Records excerpted from a collection:
+-------+

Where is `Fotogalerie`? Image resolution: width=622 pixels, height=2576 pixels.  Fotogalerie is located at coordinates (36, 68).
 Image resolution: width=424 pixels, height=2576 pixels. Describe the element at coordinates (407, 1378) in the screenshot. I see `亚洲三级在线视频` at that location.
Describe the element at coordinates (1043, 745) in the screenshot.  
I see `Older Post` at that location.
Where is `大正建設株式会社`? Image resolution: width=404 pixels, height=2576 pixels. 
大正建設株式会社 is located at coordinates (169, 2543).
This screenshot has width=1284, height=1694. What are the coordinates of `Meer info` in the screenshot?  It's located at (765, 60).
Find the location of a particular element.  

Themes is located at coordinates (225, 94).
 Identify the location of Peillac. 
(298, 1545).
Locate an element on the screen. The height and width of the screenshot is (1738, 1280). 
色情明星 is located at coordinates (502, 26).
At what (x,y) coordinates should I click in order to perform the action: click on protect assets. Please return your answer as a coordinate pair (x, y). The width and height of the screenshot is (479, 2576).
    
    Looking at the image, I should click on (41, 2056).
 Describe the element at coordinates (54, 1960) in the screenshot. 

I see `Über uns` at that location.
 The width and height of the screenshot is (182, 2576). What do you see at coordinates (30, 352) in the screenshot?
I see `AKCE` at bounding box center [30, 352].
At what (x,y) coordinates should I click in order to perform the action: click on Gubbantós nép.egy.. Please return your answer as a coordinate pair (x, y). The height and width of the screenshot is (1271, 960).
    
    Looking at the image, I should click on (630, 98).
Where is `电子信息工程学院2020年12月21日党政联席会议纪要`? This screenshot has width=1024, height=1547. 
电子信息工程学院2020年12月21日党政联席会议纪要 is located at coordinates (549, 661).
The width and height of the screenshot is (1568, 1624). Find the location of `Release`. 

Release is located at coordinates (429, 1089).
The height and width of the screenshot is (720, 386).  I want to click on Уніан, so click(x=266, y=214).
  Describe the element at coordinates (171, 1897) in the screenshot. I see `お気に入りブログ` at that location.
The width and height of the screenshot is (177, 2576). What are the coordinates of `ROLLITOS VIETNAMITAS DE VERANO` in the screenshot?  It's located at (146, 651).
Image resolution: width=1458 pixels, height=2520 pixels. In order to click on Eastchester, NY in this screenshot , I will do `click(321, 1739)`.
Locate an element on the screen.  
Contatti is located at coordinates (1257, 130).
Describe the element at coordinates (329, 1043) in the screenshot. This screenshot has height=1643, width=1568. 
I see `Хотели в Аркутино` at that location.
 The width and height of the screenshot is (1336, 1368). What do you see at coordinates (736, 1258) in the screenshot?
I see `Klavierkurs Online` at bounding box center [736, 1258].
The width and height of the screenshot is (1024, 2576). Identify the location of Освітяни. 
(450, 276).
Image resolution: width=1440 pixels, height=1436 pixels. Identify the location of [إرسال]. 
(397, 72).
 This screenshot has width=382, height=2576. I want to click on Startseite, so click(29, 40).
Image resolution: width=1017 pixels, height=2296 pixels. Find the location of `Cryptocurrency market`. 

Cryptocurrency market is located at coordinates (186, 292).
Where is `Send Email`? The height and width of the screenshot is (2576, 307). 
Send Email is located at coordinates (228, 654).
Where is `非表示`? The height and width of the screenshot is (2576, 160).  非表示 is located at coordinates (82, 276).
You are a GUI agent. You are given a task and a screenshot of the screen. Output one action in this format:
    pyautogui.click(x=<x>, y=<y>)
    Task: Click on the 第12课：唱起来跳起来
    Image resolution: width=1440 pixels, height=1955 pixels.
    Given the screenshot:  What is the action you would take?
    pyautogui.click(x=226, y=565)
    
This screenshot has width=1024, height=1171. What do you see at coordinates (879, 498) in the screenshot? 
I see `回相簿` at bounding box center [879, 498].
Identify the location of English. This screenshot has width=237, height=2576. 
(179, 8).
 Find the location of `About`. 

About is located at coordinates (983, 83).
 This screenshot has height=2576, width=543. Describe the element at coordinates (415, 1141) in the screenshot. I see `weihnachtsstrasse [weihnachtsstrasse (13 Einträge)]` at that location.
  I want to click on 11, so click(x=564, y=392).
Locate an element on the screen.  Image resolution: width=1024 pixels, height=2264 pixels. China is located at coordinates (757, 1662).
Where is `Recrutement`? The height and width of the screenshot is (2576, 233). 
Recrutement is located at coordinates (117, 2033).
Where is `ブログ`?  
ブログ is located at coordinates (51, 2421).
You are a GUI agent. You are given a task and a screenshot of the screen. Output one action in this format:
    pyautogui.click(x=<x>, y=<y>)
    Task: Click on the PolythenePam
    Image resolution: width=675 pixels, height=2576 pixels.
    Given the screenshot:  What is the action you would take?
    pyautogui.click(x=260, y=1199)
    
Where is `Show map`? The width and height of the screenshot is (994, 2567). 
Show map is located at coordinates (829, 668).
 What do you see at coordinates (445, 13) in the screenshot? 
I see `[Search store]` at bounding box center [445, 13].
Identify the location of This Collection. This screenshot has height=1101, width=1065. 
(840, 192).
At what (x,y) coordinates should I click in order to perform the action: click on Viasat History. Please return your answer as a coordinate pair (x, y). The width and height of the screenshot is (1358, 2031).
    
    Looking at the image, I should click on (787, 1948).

+-------+

- _WHAT IS EXPECTED_: What is needed is a word-for-word restatement of every line from the one with "Task: Click on the 第12课：唱起来跳起来" to the end of the entries above.

- _RESPONSE TO THIS EXERCISE_:
    Task: Click on the 第12课：唱起来跳起来
    Image resolution: width=1440 pixels, height=1955 pixels.
    Given the screenshot:  What is the action you would take?
    pyautogui.click(x=226, y=565)
    
This screenshot has width=1024, height=1171. What do you see at coordinates (879, 498) in the screenshot? 
I see `回相簿` at bounding box center [879, 498].
Identify the location of English. This screenshot has width=237, height=2576. 
(179, 8).
 Find the location of `About`. 

About is located at coordinates (983, 83).
 This screenshot has height=2576, width=543. Describe the element at coordinates (415, 1141) in the screenshot. I see `weihnachtsstrasse [weihnachtsstrasse (13 Einträge)]` at that location.
  I want to click on 11, so click(x=564, y=392).
Locate an element on the screen.  Image resolution: width=1024 pixels, height=2264 pixels. China is located at coordinates (757, 1662).
Where is `Recrutement`? The height and width of the screenshot is (2576, 233). 
Recrutement is located at coordinates (117, 2033).
Where is `ブログ`?  
ブログ is located at coordinates (51, 2421).
You are a GUI agent. You are given a task and a screenshot of the screen. Output one action in this format:
    pyautogui.click(x=<x>, y=<y>)
    Task: Click on the PolythenePam
    Image resolution: width=675 pixels, height=2576 pixels.
    Given the screenshot:  What is the action you would take?
    pyautogui.click(x=260, y=1199)
    
Where is `Show map`? The width and height of the screenshot is (994, 2567). 
Show map is located at coordinates (829, 668).
 What do you see at coordinates (445, 13) in the screenshot? 
I see `[Search store]` at bounding box center [445, 13].
Identify the location of This Collection. This screenshot has height=1101, width=1065. 
(840, 192).
At what (x,y) coordinates should I click in order to perform the action: click on Viasat History. Please return your answer as a coordinate pair (x, y). The width and height of the screenshot is (1358, 2031).
    
    Looking at the image, I should click on (787, 1948).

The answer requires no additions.